しかし、同じ「胃苓湯」という名称で、複数の製薬会社から製品が販売されています。これらは、同じ処方(構成生薬の種類と標準的な配合比率)に基づいて製造されていますが、製造方法、使用している生薬の品質(産地や収穫時期など)、抽出方法、添加物、剤形(顆粒、錠剤、エキスなど)などが異なる場合があります。
医療用漢方製剤としては、ツムラ、クラシエ、コタローなど様々なメーカーから「胃苓湯」が製造・販売されており、これらは同じ効能・効果に対して処方されます。市販薬としても、各メーカーから「胃苓湯」の名前や、それを元にした配合の製品が販売されています。
したがって、「ジェネリック」という言葉の代わりに、「同じ処方だがメーカーが異なる製品」や「後発メーカー品」と捉えるのが適切です。これらの製品間でも、原則として同じ効果が期待されますが、個人の体質によっては特定のメーカーの製品の方が合うと感じる人もいるかもしれません。これは、生薬の微妙な違いや製造工程の違いなどが影響している可能性があります。

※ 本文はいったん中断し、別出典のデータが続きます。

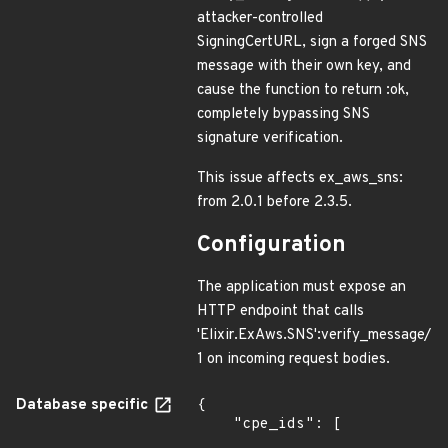
attacker-controlled
SigningCertURL, sign a forged SNS
message with their own key, and
cause the function to return :ok,
completely bypassing SNS
signature verification.
This issue affects ex_aws_sns:
from 2.0.1 before 2.3.5.
Configuration
The application must expose an
HTTP endpoint that calls
'Elixir.ExAws.SNS':verify_message/
1 on incoming request bodies.
Database specific
{

    "cpe_ids": [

どのメーカーの製品を選ぶかについては、医師や薬剤師に相談したり、実際に試してみたりして、ご自身に合うものを見つけるのが良いでしょう。
まとめ:胃苓湯について
胃苓湯は、「平胃散」と「五苓散」という二つの漢方処方を組み合わせた漢方製剤です。この組み合わせにより、胃腸の消化吸収機能を高める働きと、体内の余分な水分(水湿)を調整する働きを併せ持っています。
主な効能・効果としては、腹痛を伴う胃炎、急性・慢性胃カタル、消化不良、食あたり、暑あたりなどが挙げられます。特に、湿気や消化不良、水分代謝の乱れによって起こる胃もたれ、お腹の張り、そして下痢や軟便といった症状に効果が期待できます。

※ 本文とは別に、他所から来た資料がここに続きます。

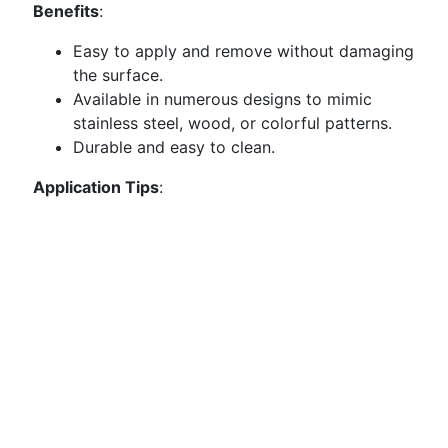
Benefits
:
Easy to apply and remove without damaging
the surface.
Available in numerous designs to mimic
stainless steel, wood, or colorful patterns.
Durable and easy to clean.
Application Tips
:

効果が出るまでの時間は、症状の性質によって異なります。急性の下痢などには比較的早く効果を感じる場合がある一方、慢性の症状や体質改善には数日~数週間、あるいはそれ以上の継続的な服用が必要となることもあります。効果の発現には個人差が大きく、ご自身の体質(証)に合っているかどうかが重要です。
副作用は比較的少ないとされますが、全くないわけではありません。まれに皮膚症状や消化器症状、そして非常にまれに偽アルドステロン症や肝機能障害、間質性肺炎といった重大な副作用が起こる可能性もあります。服用中に気になる症状が現れた場合は、すぐに服用を中止し、医師や薬剤師に相談してください。

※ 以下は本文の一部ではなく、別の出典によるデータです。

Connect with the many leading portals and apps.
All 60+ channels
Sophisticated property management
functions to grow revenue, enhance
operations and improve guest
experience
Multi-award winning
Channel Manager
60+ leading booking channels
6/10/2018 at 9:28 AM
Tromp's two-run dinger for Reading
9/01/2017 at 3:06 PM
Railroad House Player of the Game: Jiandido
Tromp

胃苓湯を服用する際は、添付文書に記載された用法・用量を守り、通常は食前または食間に水またはぬるま湯で服用します。他の漢方薬や特定の西洋薬との併用には注意が必要な場合があり、特に甘草や大黄を含む他の製剤との飲み合わせには注意が必要です。心臓病や腎臓病、高血圧、肝臓病などの持病がある方、高齢者、妊婦・授乳婦、アレルギー体質の方は、服用前に必ず医師や薬剤師に相談してください。
胃苓湯は、医師の処方による医療用漢方製剤としても、薬局などで手軽に購入できる市販薬としても流通しています。ご自身の症状や体質、ライフスタイルに合わせて適切な方法で購入できますが、自己判断せず、専門家の意見を参考にしながら使用することが、安全かつ効果的に胃苓湯を活用する上で非常に重要です。
消化器系の不調は、日々の生活の質に大きく関わります。もし胃の不調や下痢、お腹の張りといった症状でお悩みであれば、胃苓湯が選択肢の一つとなるかもしれません。ただし、症状の原因を正しく理解し、ご自身の体質に合った薬を選ぶためにも、まずは医療機関を受診したり、漢方薬に詳しい医師や薬剤師に相談したりすることをおすすめします。
免責事項: 本記事の情報は一般的な知識を提供するものであり、個々の症状に対する診断や治療法を推奨するものではありません。胃苓湯の服用にあたっては、必ず医師や薬剤師にご相談の上、その指導に従ってください。